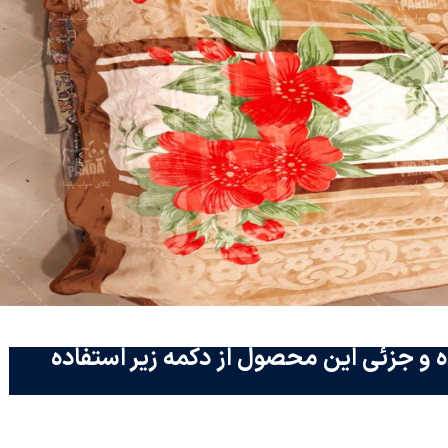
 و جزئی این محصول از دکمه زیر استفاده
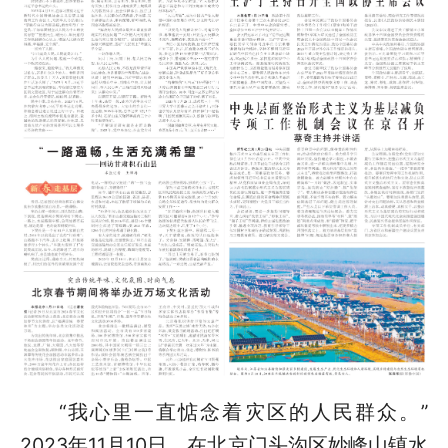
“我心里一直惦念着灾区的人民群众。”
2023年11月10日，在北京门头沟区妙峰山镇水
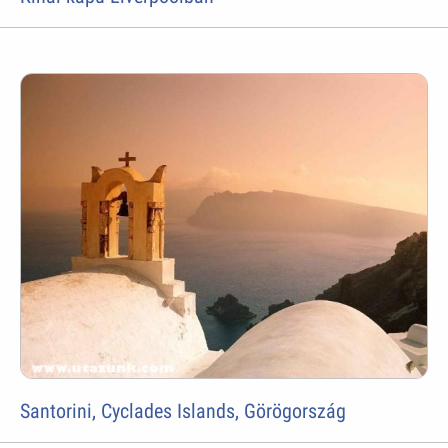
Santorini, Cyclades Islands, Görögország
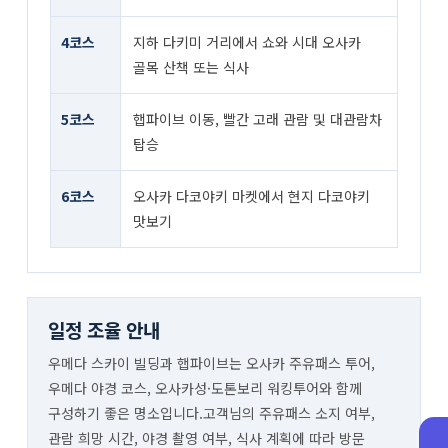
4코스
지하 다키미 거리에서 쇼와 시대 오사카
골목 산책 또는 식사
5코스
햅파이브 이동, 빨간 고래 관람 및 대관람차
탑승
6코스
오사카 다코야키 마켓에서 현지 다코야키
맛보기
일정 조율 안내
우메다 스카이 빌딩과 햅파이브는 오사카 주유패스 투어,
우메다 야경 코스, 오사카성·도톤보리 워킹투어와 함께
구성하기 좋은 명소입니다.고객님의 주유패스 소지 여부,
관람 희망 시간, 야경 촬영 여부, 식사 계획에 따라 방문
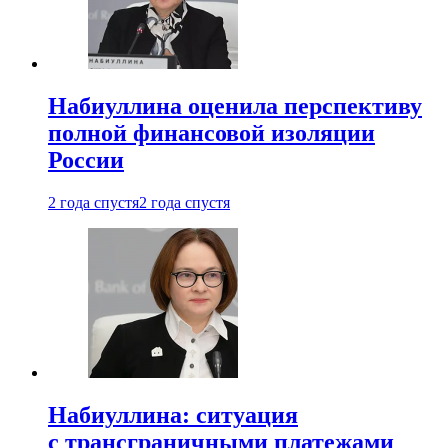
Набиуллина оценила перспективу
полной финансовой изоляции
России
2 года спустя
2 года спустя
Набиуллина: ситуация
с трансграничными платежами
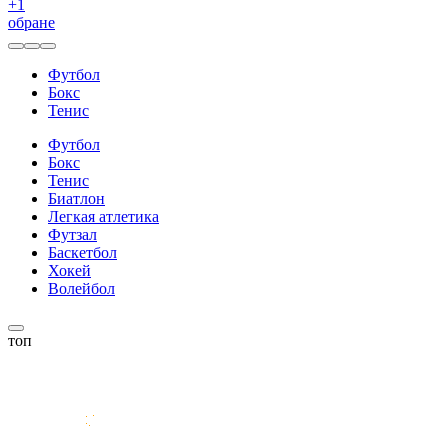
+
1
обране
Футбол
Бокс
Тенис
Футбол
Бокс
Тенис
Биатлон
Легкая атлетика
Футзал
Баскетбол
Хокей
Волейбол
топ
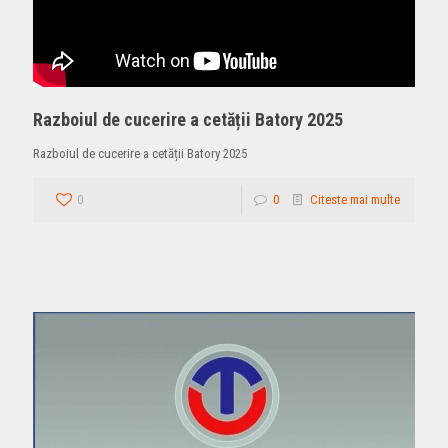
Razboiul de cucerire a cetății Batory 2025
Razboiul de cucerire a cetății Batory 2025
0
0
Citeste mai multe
_____
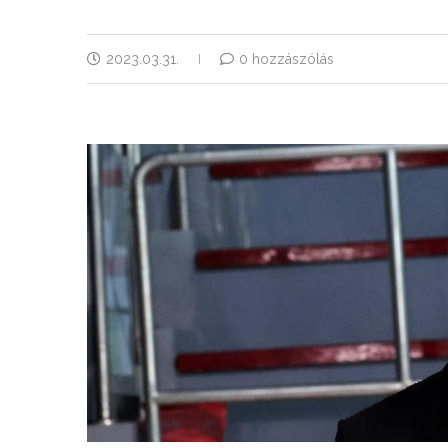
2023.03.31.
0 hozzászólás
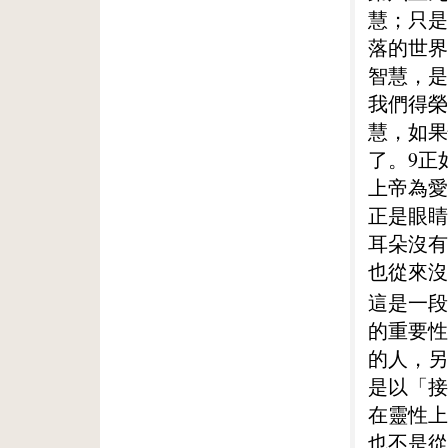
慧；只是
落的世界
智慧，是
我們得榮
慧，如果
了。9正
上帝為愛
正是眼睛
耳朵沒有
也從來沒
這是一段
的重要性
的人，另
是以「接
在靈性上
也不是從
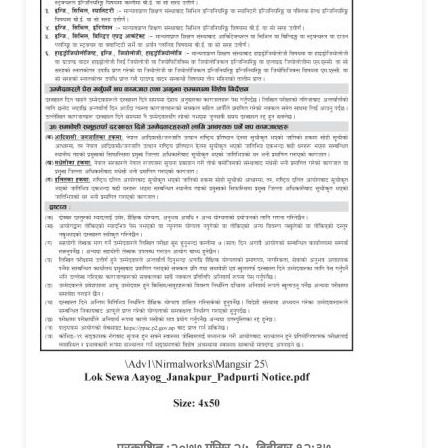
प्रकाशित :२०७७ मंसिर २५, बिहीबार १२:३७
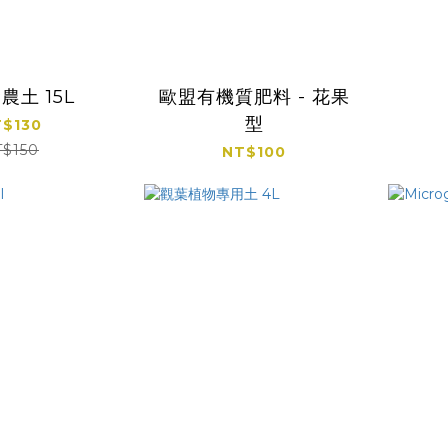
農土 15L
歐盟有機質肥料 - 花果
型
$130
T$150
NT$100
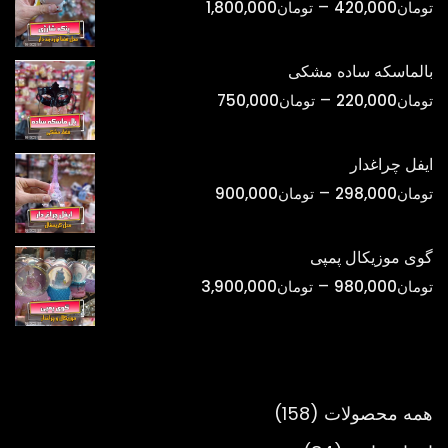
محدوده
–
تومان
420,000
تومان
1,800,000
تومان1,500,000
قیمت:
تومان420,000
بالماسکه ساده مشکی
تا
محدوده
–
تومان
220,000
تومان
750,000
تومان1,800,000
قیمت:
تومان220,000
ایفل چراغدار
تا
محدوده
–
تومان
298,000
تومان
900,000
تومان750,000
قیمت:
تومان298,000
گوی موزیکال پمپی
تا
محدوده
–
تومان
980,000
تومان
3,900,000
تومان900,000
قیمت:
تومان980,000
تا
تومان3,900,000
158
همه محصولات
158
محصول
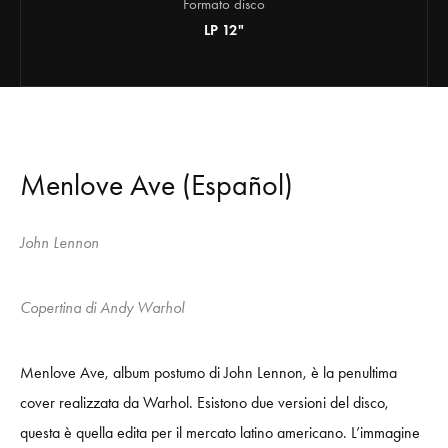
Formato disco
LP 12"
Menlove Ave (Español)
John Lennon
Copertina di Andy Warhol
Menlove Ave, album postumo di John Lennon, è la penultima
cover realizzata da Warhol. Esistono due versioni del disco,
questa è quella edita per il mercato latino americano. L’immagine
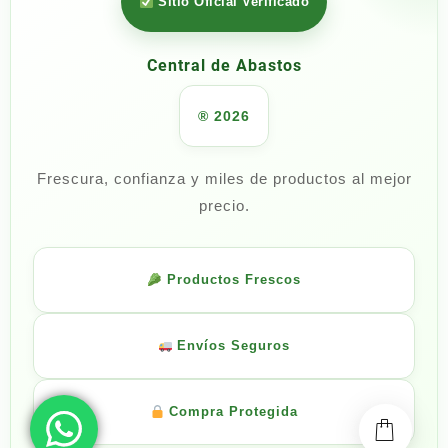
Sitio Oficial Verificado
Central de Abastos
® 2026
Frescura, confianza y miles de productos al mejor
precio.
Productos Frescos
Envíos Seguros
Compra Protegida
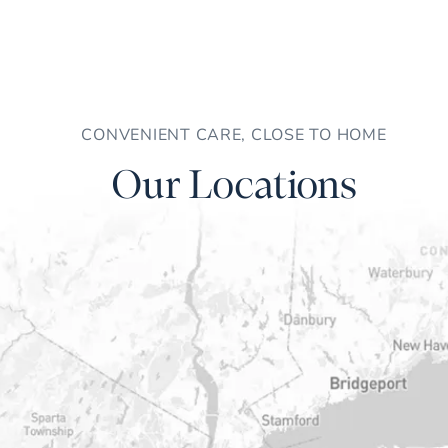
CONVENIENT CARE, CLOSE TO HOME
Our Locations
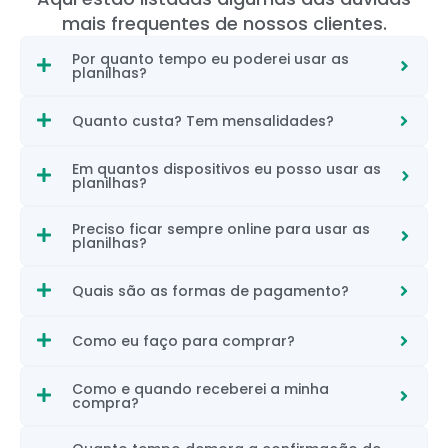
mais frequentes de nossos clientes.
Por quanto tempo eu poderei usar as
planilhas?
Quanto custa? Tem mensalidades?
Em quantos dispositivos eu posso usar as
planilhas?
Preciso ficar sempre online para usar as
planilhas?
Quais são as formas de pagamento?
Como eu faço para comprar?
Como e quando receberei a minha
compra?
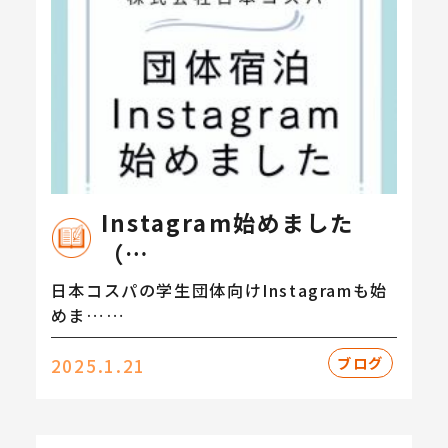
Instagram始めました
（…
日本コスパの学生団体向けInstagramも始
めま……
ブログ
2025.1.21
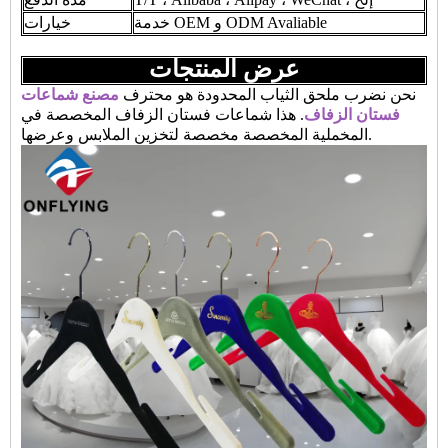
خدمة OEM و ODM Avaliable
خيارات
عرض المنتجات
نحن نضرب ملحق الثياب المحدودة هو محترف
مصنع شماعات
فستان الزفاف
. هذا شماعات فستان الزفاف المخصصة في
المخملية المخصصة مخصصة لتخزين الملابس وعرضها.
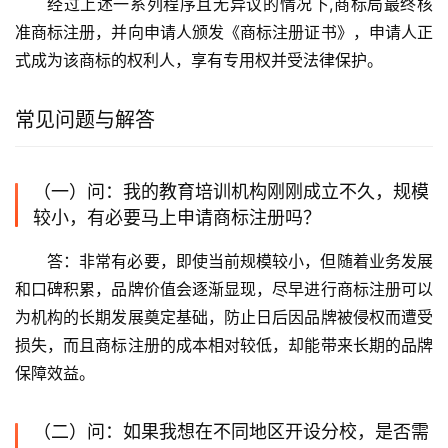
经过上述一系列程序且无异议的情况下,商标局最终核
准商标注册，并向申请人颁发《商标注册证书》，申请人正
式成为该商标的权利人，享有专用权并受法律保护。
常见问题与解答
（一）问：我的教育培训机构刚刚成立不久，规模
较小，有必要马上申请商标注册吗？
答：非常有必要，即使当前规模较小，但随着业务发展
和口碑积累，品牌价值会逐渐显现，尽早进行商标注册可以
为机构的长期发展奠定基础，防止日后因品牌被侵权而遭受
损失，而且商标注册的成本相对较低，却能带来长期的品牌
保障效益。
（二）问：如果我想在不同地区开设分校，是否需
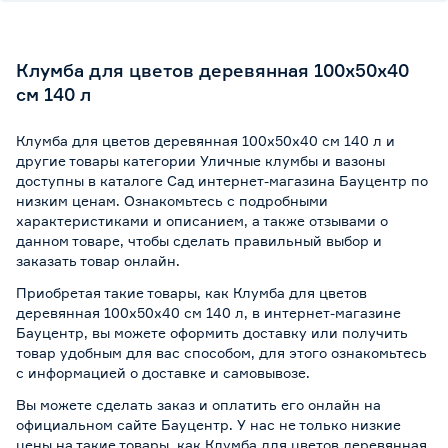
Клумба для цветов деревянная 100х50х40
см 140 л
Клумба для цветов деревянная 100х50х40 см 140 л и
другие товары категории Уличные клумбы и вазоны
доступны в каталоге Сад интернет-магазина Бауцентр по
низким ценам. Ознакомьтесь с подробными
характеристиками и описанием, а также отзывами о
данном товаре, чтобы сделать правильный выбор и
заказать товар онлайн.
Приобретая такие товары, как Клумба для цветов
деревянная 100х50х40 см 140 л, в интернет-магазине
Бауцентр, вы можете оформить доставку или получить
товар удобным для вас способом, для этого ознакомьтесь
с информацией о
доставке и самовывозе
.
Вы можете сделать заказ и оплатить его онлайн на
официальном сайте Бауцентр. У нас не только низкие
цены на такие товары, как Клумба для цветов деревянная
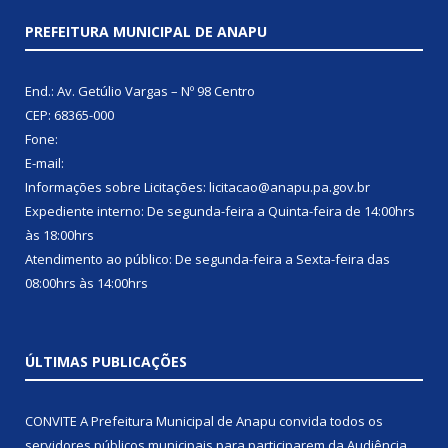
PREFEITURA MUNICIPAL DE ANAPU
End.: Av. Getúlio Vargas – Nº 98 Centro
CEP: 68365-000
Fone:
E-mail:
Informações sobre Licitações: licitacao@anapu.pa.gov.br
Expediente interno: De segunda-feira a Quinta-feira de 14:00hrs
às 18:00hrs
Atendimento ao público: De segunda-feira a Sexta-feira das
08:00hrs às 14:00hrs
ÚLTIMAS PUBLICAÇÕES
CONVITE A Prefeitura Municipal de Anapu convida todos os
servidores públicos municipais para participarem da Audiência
_____
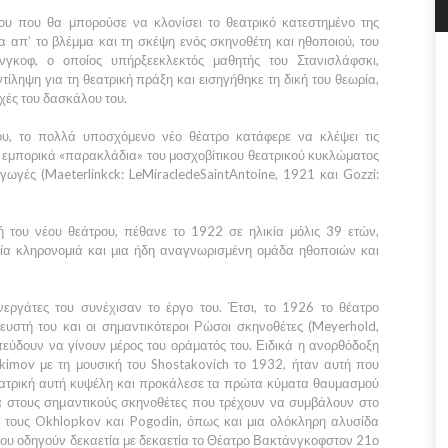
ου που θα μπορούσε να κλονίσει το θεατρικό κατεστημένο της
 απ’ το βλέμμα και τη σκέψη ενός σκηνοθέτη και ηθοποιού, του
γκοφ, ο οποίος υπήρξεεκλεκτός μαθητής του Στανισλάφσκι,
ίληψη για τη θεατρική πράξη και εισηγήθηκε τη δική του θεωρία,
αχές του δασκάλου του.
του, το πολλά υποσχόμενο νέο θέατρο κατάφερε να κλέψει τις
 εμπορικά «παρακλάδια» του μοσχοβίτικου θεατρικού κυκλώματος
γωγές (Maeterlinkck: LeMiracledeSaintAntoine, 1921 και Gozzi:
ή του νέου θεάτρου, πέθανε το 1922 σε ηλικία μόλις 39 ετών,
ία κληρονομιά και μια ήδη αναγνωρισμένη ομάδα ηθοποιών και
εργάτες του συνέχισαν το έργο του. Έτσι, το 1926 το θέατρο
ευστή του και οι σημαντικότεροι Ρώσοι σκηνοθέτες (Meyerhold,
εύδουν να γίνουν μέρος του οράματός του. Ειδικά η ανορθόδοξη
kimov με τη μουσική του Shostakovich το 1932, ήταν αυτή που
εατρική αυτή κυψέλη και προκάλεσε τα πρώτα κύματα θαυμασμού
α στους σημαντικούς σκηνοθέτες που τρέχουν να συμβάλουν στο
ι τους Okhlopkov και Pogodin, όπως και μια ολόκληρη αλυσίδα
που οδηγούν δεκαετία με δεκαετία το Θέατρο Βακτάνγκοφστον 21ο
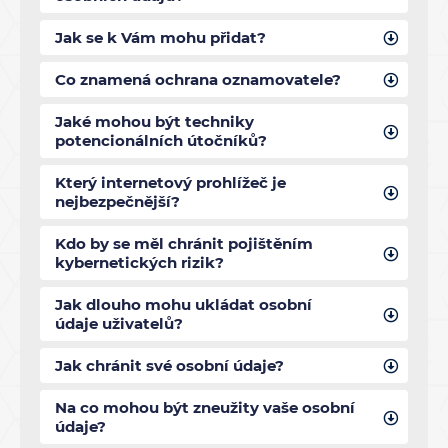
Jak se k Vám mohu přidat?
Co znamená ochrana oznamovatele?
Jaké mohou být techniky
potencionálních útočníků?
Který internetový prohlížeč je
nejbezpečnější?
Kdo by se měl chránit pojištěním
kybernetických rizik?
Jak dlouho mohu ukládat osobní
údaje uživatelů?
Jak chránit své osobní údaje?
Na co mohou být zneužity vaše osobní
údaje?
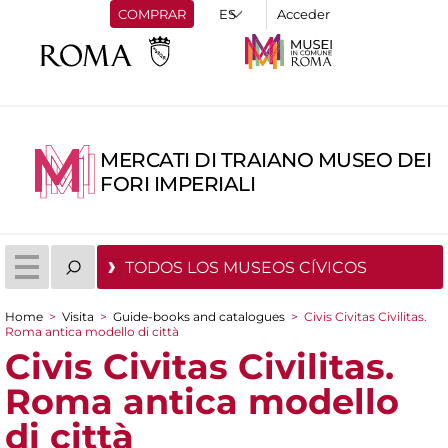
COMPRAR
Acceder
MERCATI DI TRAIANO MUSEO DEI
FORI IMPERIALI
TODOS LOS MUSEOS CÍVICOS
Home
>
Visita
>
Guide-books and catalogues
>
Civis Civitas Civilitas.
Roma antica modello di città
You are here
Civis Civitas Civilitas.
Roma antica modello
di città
_____
#### Required work:
Your answer must consist of every line from the listing that holds the string "товары".

#### The completed task:
другие товары категории Уличные клумбы и вазоны
Приобретая такие товары, как Клумба для цветов
цены на такие товары, как Клумба для цветов деревянная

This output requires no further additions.